Joseph McCarthy, Lalit Puri, Wael Barsoum, Jo-Ann Lee, Michael Laker, Peter Cooke
Clinical Orthopaedics and related Research 2003, (406): 64-70
Treatment methods for osteonecrosis (avascular necrosis) are wide and varied. When untreated, progression of the disease is common and may dictate femoral head replacement. However, before femoral head collapse, some patients have mechanical joint symptoms (locking, buckling, clicking) that are unaddressed by femoral head drilling alone. Radiographic examinations in these patients usually are nondiagnostic. Patients with these clinical criteria were evaluated arthroscopically. Between 1993 and 2000, seven patients were identified with known documented or radiographic diagnosis of avascular necrosis who had hip arthroscopy.
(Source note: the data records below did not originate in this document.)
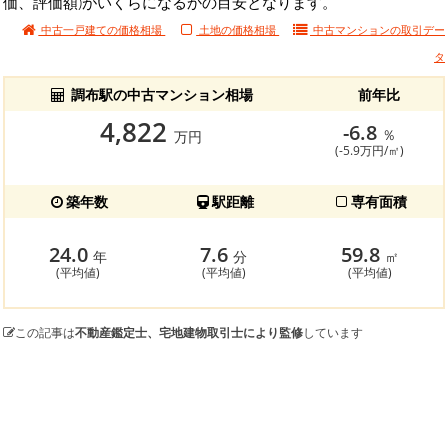
価、評価額)がいくらになるかの目安となります。
中古一戸建ての価格相場
土地の価格相場
中古マンションの
取引デー
タ
調布駅の中古マンション相場
前年比
4,822
-6.8
％
万円
(-5.9万円/㎡)
築年数
駅距離
専有面積
24.0
7.6
59.8
年
分
㎡
(平均値)
(平均値)
(平均値)
この記事は
不動産鑑定士、宅地建物取引士により監修
しています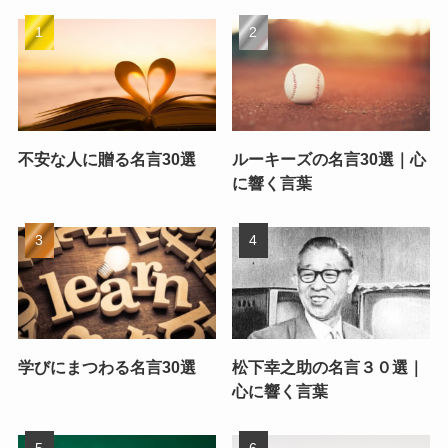
不安な人に贈る名言30選
ルーキーズの名言30選｜心
に響く言葉
学びにまつわる名言30選
松下幸之助の名言３０選｜
心に響く言葉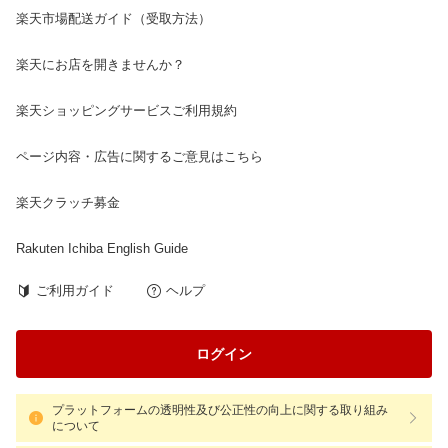
楽天市場配送ガイド（受取方法）
楽天にお店を開きませんか？
楽天ショッピングサービスご利用規約
ページ内容・広告に関するご意見はこちら
楽天クラッチ募金
Rakuten Ichiba English Guide
ご利用ガイド
ヘルプ
ログイン
プラットフォームの透明性及び公正性の向上に関する取り組み
について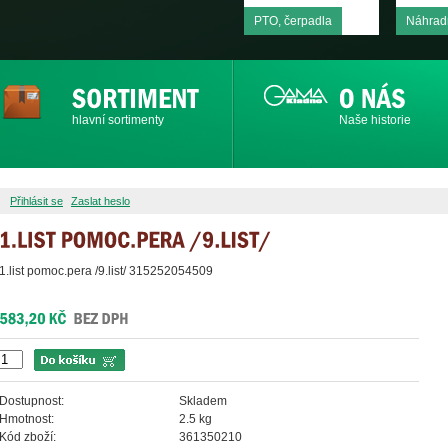
PTO, čerpadla
Náhradn
hlavní sortimenty
Naše historie
Přihlásit se
Zaslat heslo
1.list pomoc.pera /9.list/ 315252054509
Dostupnost:
Skladem
Hmotnost:
2.5 kg
Kód zboží:
361350210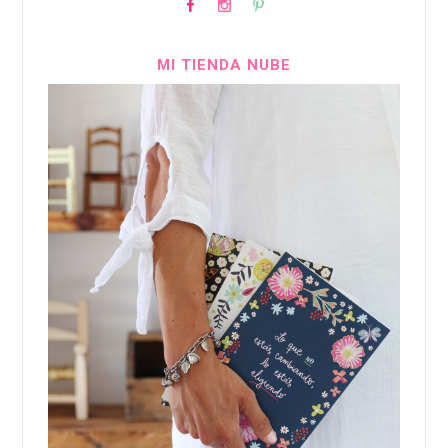
MI TIENDA NUBE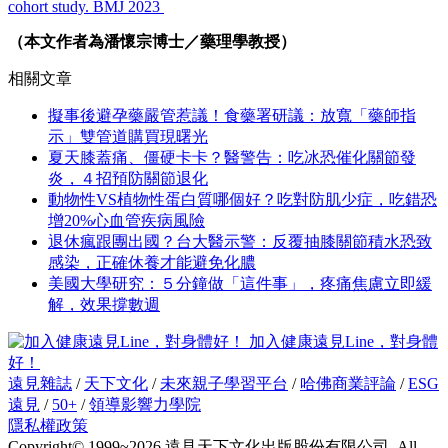
cohort study
. BMJ 2023
（本文作者為潘懷宗博士／藥理學教授）
相關文章
擬事後避孕藥嚴管惹議！食藥署研議：放寬「藥師指
示」雙管道購買現曙光
夏天膝蓋痛、僵硬卡卡？醫警告：吃冰恐催化關節發
炎，４招預防關節退化
動物性VS植物性蛋白質哪個好？吃對防肌少症，吃錯恐
增20%心血管疾病風險
退休瘋跟團出國？台大醫示警：反覆抽膝關節積水恐致
感染，正確休養才能避免化膿
美國大學研究：５分鐘做「這件事」，疼痛焦慮立即緩
解，效果撐數週
加入健康遠見Line，對身體
好！
遠見雜誌
/
天下文化
/
未來親子學習平台
/
哈佛商業評論
/
ESG
遠見
/
50+
/
領導影響力學院
隱私權政策
Copyright© 1999~2026 遠見天下文化出版股份有限公司. All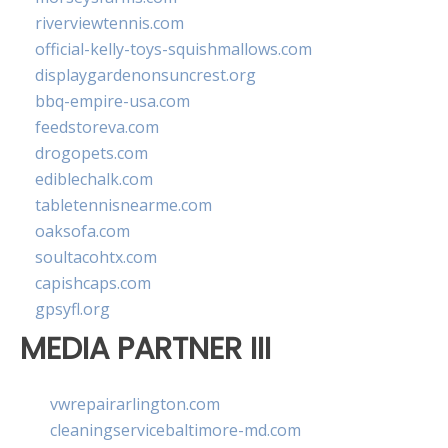
riverviewtennis.com
official-kelly-toys-squishmallows.com
displaygardenonsuncrest.org
bbq-empire-usa.com
feedstoreva.com
drogopets.com
ediblechalk.com
tabletennisnearme.com
oaksofa.com
soultacohtx.com
capishcaps.com
gpsyfl.org
MEDIA PARTNER III
vwrepairarlington.com
cleaningservicebaltimore-md.com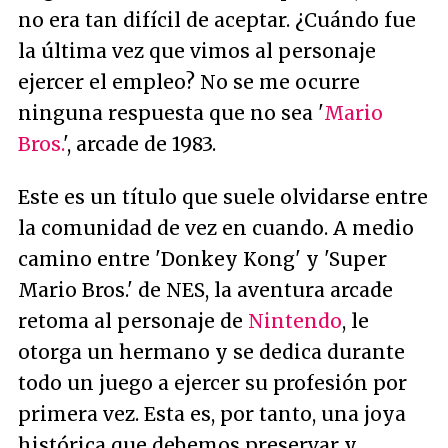
no era tan difícil de aceptar. ¿Cuándo fue
la última vez que vimos al personaje
ejercer el empleo? No se me ocurre
ninguna respuesta que no sea '
Mario
Bros.
', arcade de 1983.
Este es un título que suele olvidarse entre
la comunidad de vez en cuando. A medio
camino entre 'Donkey Kong' y 'Super
Mario Bros.' de NES, la aventura arcade
retoma al personaje de
Nintendo
, le
otorga un hermano y se dedica durante
todo un juego a ejercer su profesión por
primera vez. Esta es, por tanto, una joya
histórica que debemos preservar y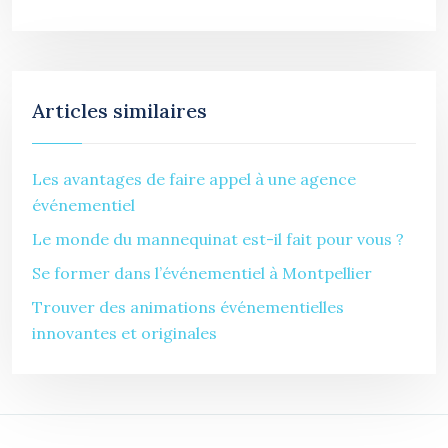
Articles similaires
Les avantages de faire appel à une agence
événementiel
Le monde du mannequinat est-il fait pour vous ?
Se former dans l’événementiel à Montpellier
Trouver des animations événementielles
innovantes et originales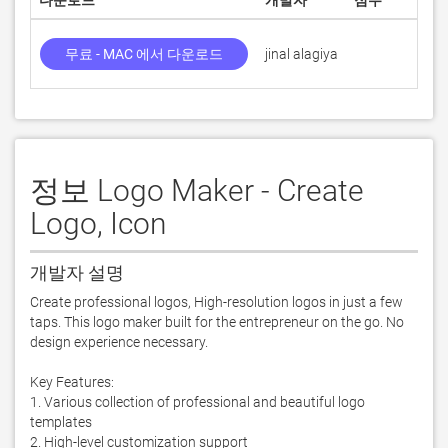
다운로드
개발자
점수
무료 - MAC 에서 다운로드
jinal alagiya
정보 Logo Maker - Create
Logo, Icon
개발자 설명
Create professional logos, High-resolution logos in just a few 
taps. This logo maker built for the entrepreneur on the go. No 
design experience necessary.

Key Features:

1. Various collection of professional and beautiful logo 
templates

2. High-level customization support
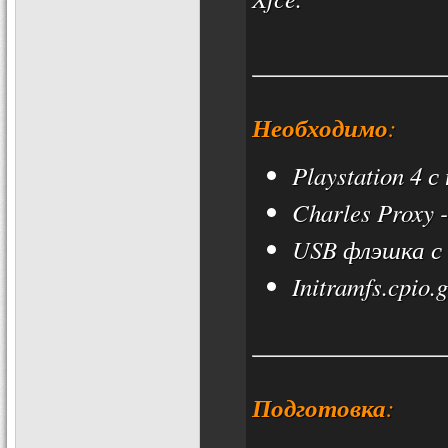
Необходимо
:
Playstation 4 
Charles Proxy 
USB флэшка с 
Initramfs.cpio.
Подготовка
: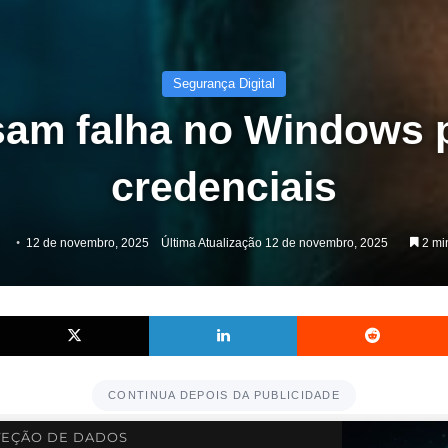
Segurança Digital
am falha no Windows 
credenciais
12 de novembro, 2025
Última Atualização 12 de novembro, 2025
2 min
Facebook
X
Linkedin
CONTINUA DEPOIS DA PUBLICIDADE
EÇÃO DE DADOS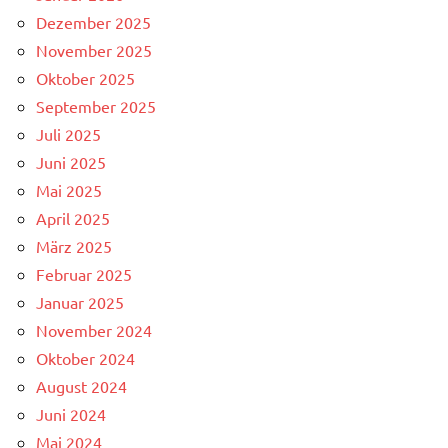
Dezember 2025
November 2025
Oktober 2025
September 2025
Juli 2025
Juni 2025
Mai 2025
April 2025
März 2025
Februar 2025
Januar 2025
November 2024
Oktober 2024
August 2024
Juni 2024
Mai 2024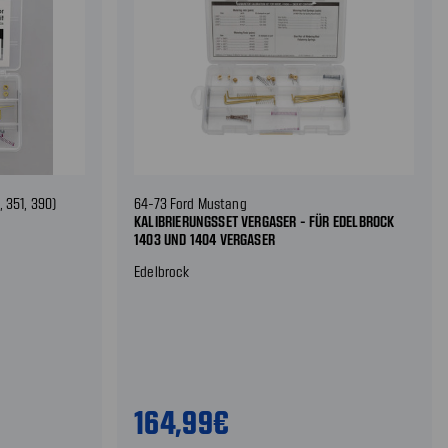
, 351, 390)
64-73 Ford Mustang
KALIBRIERUNGSSET VERGASER - FÜR EDELBROCK
1403 UND 1404 VERGASER
Edelbrock
164,99€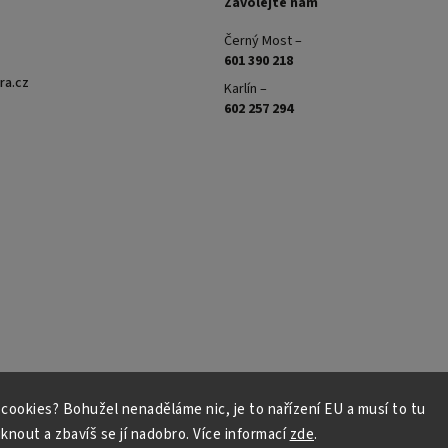
Zavolejte nám
Černý Most –
601 390 218
ra.cz
Karlín –
602 257 294
s cookies? Bohužel nenaděláme nic, je to nařízení EU a musí to tu
iknout a zbavíš se jí nadobro. Více informací
zde
.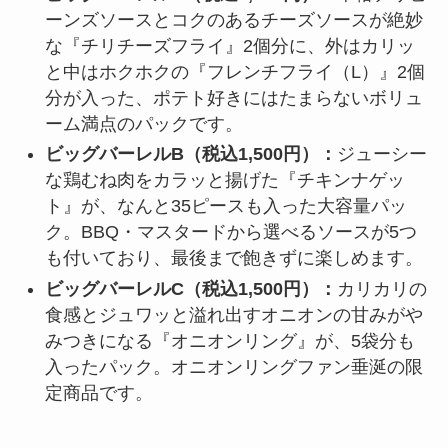
ーンズソースとコクのあるチーズソースが絶妙
な『チリチーズフライ』2個分に、外はカリッ
と中はホクホクの『フレンチフライ（L）』2個
分が入った、ポテト好きにはたまらないボリュ
ーム満点のパックです。
ビッグバーレルB（税込1,500円）：
ジューシー
な鶏むね肉をカラッと揚げた『チキンナゲッ
ト』が、なんと35ピースも入った大容量パッ
ク。BBQ・マスタードから選べるソースが5つ
も付いており、最後まで飽きずに楽しめます。
ビッグバーレルC（税込1,500円）：
カリカリの
食感とジュワッと溢れ出すオニオンの甘みがや
みつきになる『オニオンリング』が、5袋分も
入ったパック。オニオンリングファン垂涎の限
定商品です。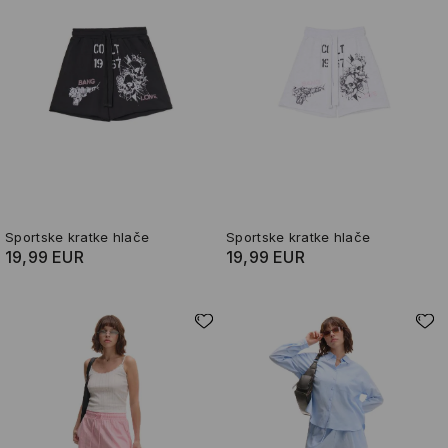
Sportske kratke hlače
Sportske kratke hlače
19,99 EUR
19,99 EUR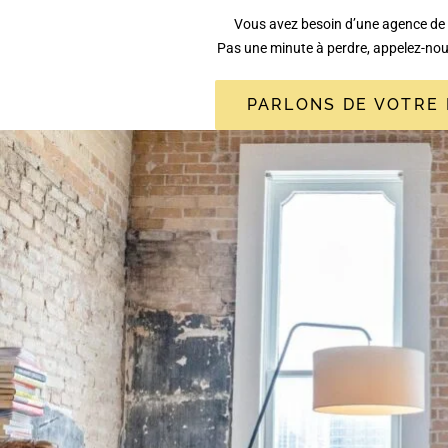
Vous avez besoin d’une agence de
Pas une minute à perdre, appelez-no
PARLONS DE VOTRE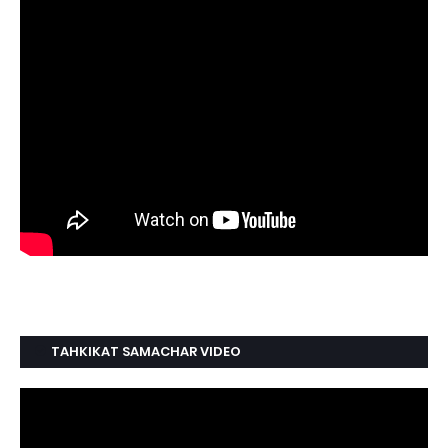
TAHKIKAT SAMACHAR VIDEO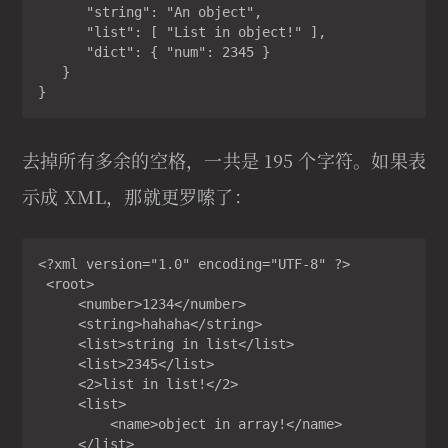
      "string": "An object",

      "list": [ "List in object!" ],

      "dict": { "num": 2345 }

   }

}
去掉所有多余的空格，一共是 195 个字符。如果表
示成 XML，那就更罗嗦了：
<?xml version="1.0" encoding="UTF-8" ?>

 <root>

     <number>1234</number>

     <string>hahaha</string>

     <list>string in list</list>

     <list>2345</list>

     <2>list in list!</2>

     <list>

         <name>object in array!</name>

     </list>
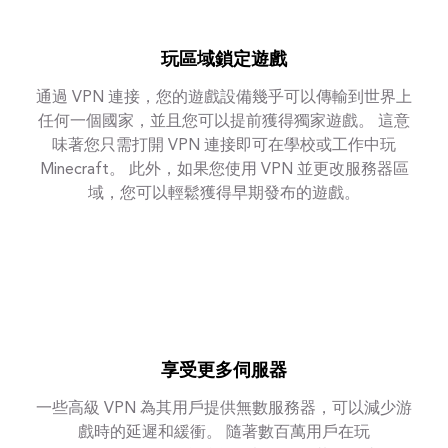
玩區域鎖定遊戲
通過 VPN 連接，您的遊戲設備幾乎可以傳輸到世界上
任何一個國家，並且您可以提前獲得獨家遊戲。 這意
味著您只需打開 VPN 連接即可在學校或工作中玩
Minecraft。 此外，如果您使用 VPN 並更改服務器區
域，您可以輕鬆獲得早期發布的遊戲。
享受更多伺服器
一些高級 VPN 為其用戶提供無數服務器，可以減少游
戲時的延遲和緩衝。 隨著數百萬用戶在玩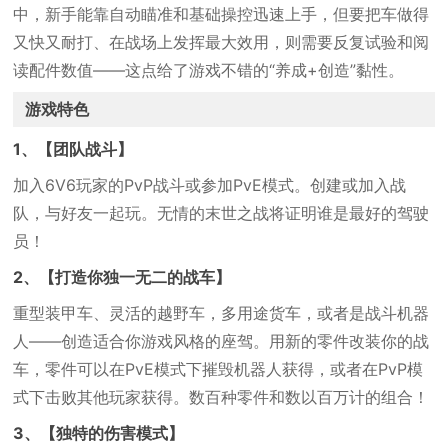
中，新手能靠自动瞄准和基础操控迅速上手，但要把车做得
又快又耐打、在战场上发挥最大效用，则需要反复试验和阅
读配件数值——这点给了游戏不错的“养成+创造”黏性。
游戏特色
1、【团队战斗】
加入6V6玩家的PvP战斗或参加PvE模式。创建或加入战
队，与好友一起玩。无情的末世之战将证明谁是最好的驾驶
员！
2、【打造你独一无二的战车】
重型装甲车、灵活的越野车，多用途货车，或者是战斗机器
人——创造适合你游戏风格的座驾。用新的零件改装你的战
车，零件可以在PvE模式下摧毁机器人获得，或者在PvP模
式下击败其他玩家获得。数百种零件和数以百万计的组合！
3、【独特的伤害模式】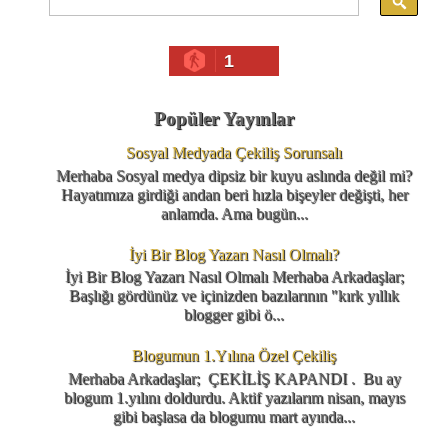
1
Popüler Yayınlar
Sosyal Medyada Çekiliş Sorunsalı
Merhaba Sosyal medya dipsiz bir kuyu aslında değil mi?
Hayatımıza girdiği andan beri hızla bişeyler değişti, her
anlamda. Ama bugün...
İyi Bir Blog Yazarı Nasıl Olmalı?
İyi Bir Blog Yazarı Nasıl Olmalı Merhaba Arkadaşlar;
Başlığı gördünüz ve içinizden bazılarının "kırk yıllık
blogger gibi ö...
Blogumun 1.Yılına Özel Çekiliş
Merhaba Arkadaşlar; ÇEKİLİŞ KAPANDI . Bu ay
blogum 1.yılını doldurdu. Aktif yazılarım nisan, mayıs
gibi başlasa da blogumu mart ayında...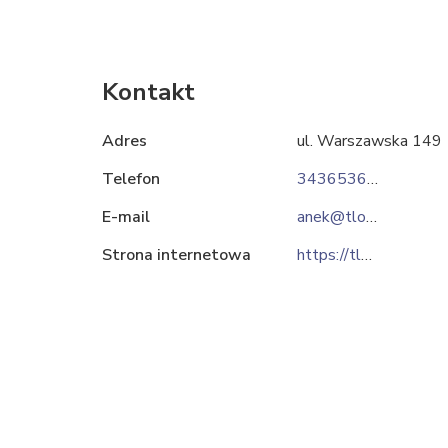
Kontakt
Adres
ul. Warszawska 149
Telefon
343653600
E-mail
anek@tlokianek.pl
Strona internetowa
https://tlokianek.pl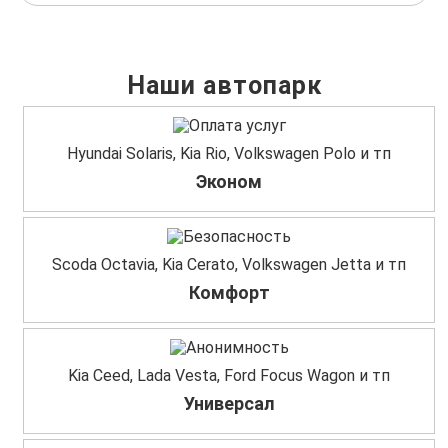
Наши автопарк
Hyundai Solaris, Kia Rio, Volkswagen Polo и тп
Эконом
Scoda Octavia, Kia Cerato, Volkswagen Jetta и тп
Комфорт
Kia Ceed, Lada Vesta, Ford Focus Wagon и тп
Универсал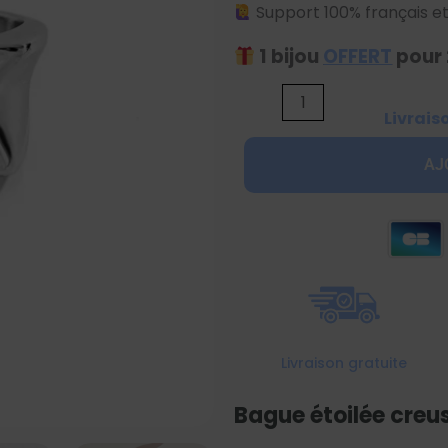
Support 100% français et
1 bijou
OFFERT
pour 
quantité
Livrais
de
Bague
AJ
étoilée
creuse
argentée
Livraison gratuite
Bague étoilée creu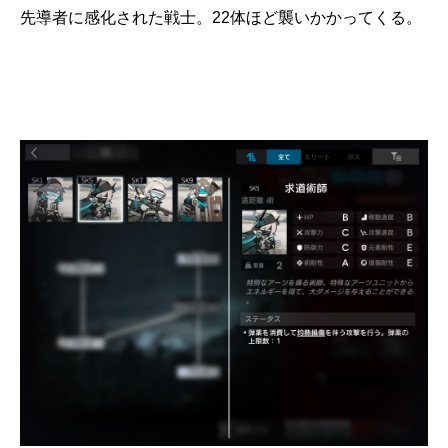
先導者に感化された戦士。22体ほど襲いかかってくる。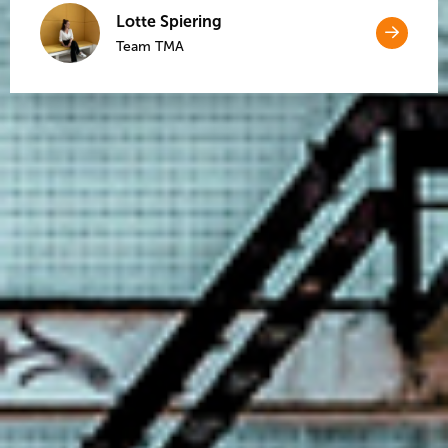
Lotte Spiering
Open
Team TMA
link
Open
naar
link
naar
Conta
Contact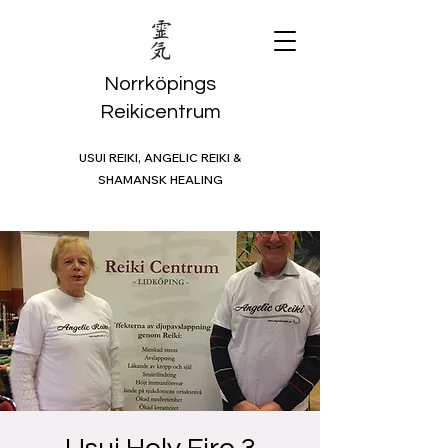
Norrköpings
Reikicentrum
USUI REIKI, ANGELIC REIKI &
SHAMANSK HEALING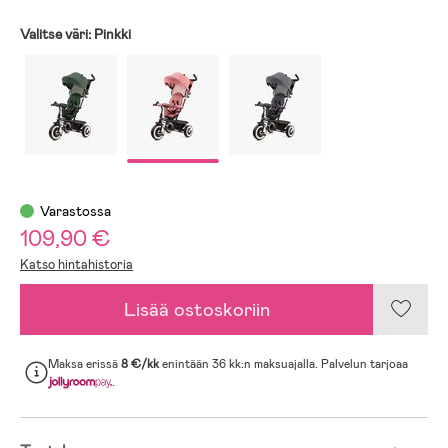
Valitse väri:
Pinkki
Varastossa
109,90 €
Katso hintahistoria
Lisää ostoskoriin
Maksa erissä
8 €/kk
enintään 36 kk:n maksuajalla. Palvelun tarjoaa
.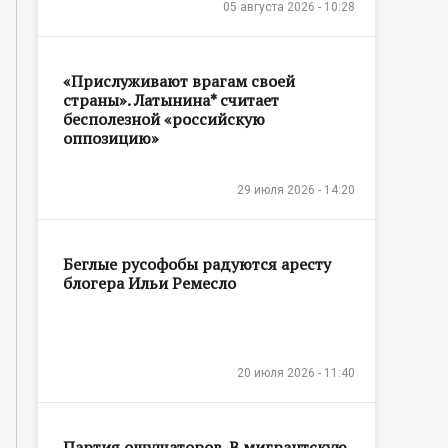
05 августа 2026 - 10:28
«Прислуживают врагам своей
страны». Латынина* считает
бесполезной «российскую
оппозицию»
29 июля 2026 - 14:20
Беглые русофобы радуются аресту
блогера Ильи Ремесло
20 июля 2026 - 11:40
Партия ощущаторов. В мигрантскую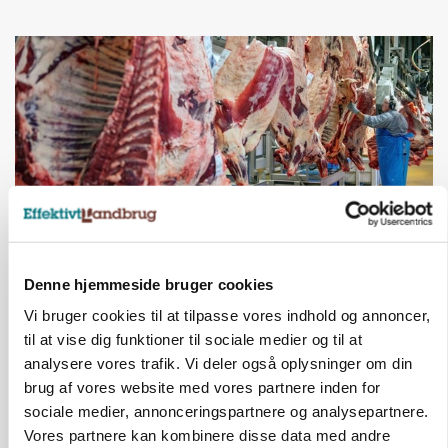
MARKED
Denne hjemmeside bruger cookies
Uændret notering: Spæde lyspunkter i fortsat
Vi bruger cookies til at tilpasse vores indhold og annoncer,
presset marked for oksekød
til at vise dig funktioner til sociale medier og til at
analysere vores trafik. Vi deler også oplysninger om din
Annonce
brug af vores website med vores partnere inden for
sociale medier, annonceringspartnere og analysepartnere.
Vores partnere kan kombinere disse data med andre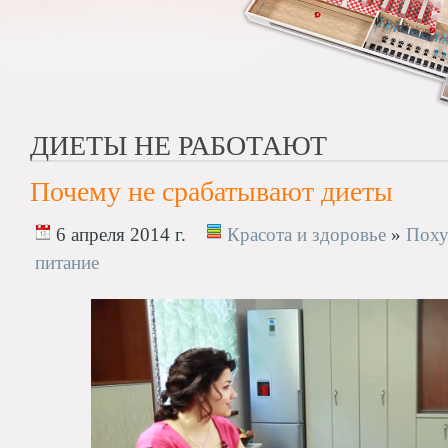
ДИЕТЫ НЕ РАБОТАЮТ
Почему не срабатывают диеты
6 апреля 2014 г.
Красота и здоровье
»
Поху
питание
Each patient's preoperative history, physical examination, plain radiographs, magnetic resonance imaging scans, and operative notes were reviewed from a prospectively-derived database. The duration and onset of symptoms were identified carefully. Case histories are presented on five of these patients. Articular cartilage changes were recorded and correlated to the preoperative radiologic studies. Hip arthroscopy is a minimally invasive, highly effective, joint-preserving surgery in the young patient with mechanical symptoms (locking, catching, buckling) and early avascular necrosis. Treatable lesions include loose bodies, synovitis, chondral flaps, and labral tears. In addition, accurate staging can be accomplished through direct observation.